> **INSTRUCTIONS TO FOLLOW**
Each line below with the word "services" needs to be copied.

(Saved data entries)
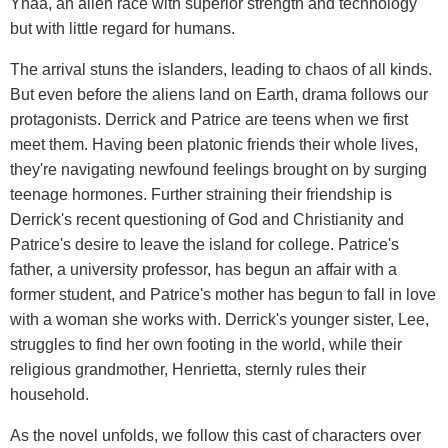
Ynaa, an alien race with superior strength and technology
but with little regard for humans.
The arrival stuns the islanders, leading to chaos of all kinds.
But even before the aliens land on Earth, drama follows our
protagonists. Derrick and Patrice are teens when we first
meet them. Having been platonic friends their whole lives,
they're navigating newfound feelings brought on by surging
teenage hormones. Further straining their friendship is
Derrick's recent questioning of God and Christianity and
Patrice's desire to leave the island for college. Patrice's
father, a university professor, has begun an affair with a
former student, and Patrice's mother has begun to fall in love
with a woman she works with. Derrick's younger sister, Lee,
struggles to find her own footing in the world, while their
religious grandmother, Henrietta, sternly rules their
household.
As the novel unfolds, we follow this cast of characters over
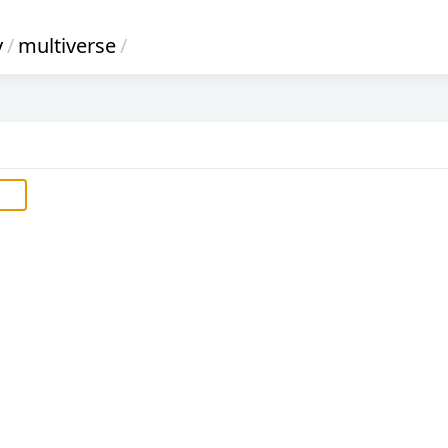
y
/
multiverse
/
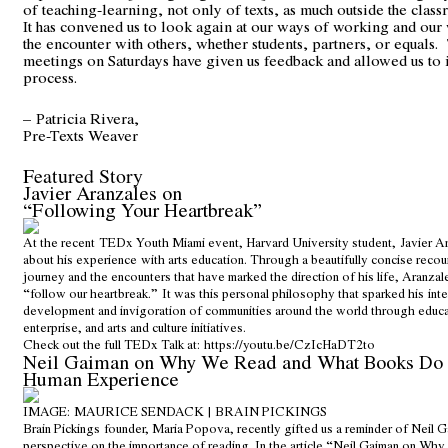
of teaching-learning, not only of texts, as much outside the class
It has convened us to look again at our ways of working and our
the encounter with others, whether students, partners, or equals
meetings on Saturdays have given us feedback and allowed us to
process.
– Patricia Rivera,
Pre-Texts Weaver
Featured Story
Javier Aranzales on
“Following Your Heartbreak”
At the recent TEDx Youth Miami event, Harvard University student, Javier A
about his experience with arts education. Through a beautifully concise recou
journey and the encounters that have marked the direction of his life, Aranza
“follow our heartbreak.” It was this personal philosophy that sparked his inte
development and invigoration of communities around the world through educat
enterprise, and arts and culture initiatives.
Check out the full TEDx Talk at:
https://youtu.be/CzIcHaDT2to
Neil Gaiman on Why We Read and What Books Do f
Human Experience
IMAGE: MAURICE SENDACK | BRAIN PICKINGS
Brain Pickings founder, Maria Popova, recently gifted us a reminder of Neil 
perspective on the importance of reading. In the article “Neil Gaiman on W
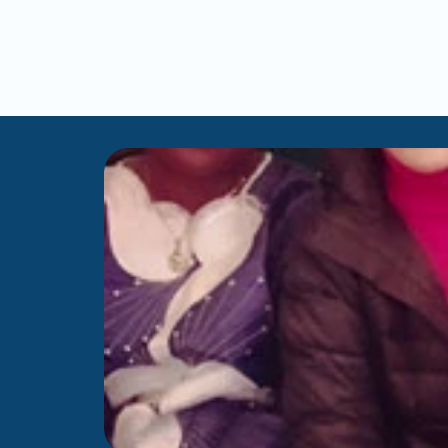
like
a
her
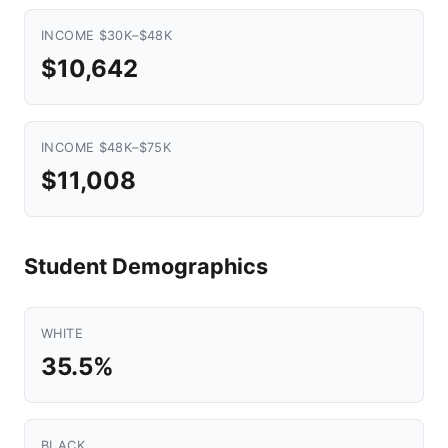
INCOME $30K–$48K
$10,642
INCOME $48K–$75K
$11,008
Student Demographics
WHITE
35.5%
BLACK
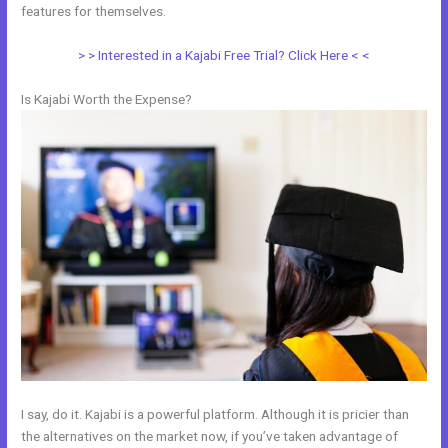
features for themselves.
> > Interested in a Kajabi Free Trial? Click Here < <
Is Kajabi Worth the Expense?
I say, do it. Kajabi is a powerful platform. Although it is pricier than
the alternatives on the market now, if you’ve taken advantage of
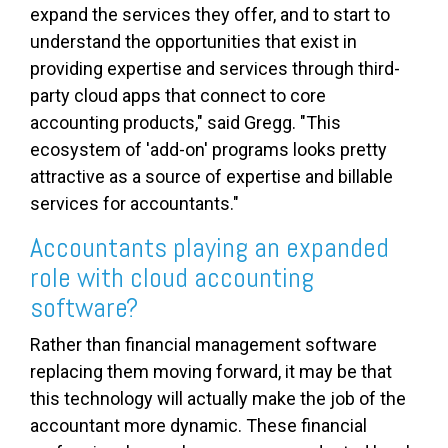
expand the services they offer, and to start to
understand the opportunities that exist in
providing expertise and services through third-
party cloud apps that connect to core
accounting products," said Gregg. "This
ecosystem of 'add-on' programs looks pretty
attractive as a source of expertise and billable
services for accountants."
Accountants playing an expanded
role with cloud accounting
software?
Rather than financial management software
replacing them moving forward, it may be that
this technology will actually make the job of the
accountant more dynamic. These financial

> **EXERCISE OUTPUT**
expand the services they offer, and to start to
providing expertise and services through third-
services for accountants."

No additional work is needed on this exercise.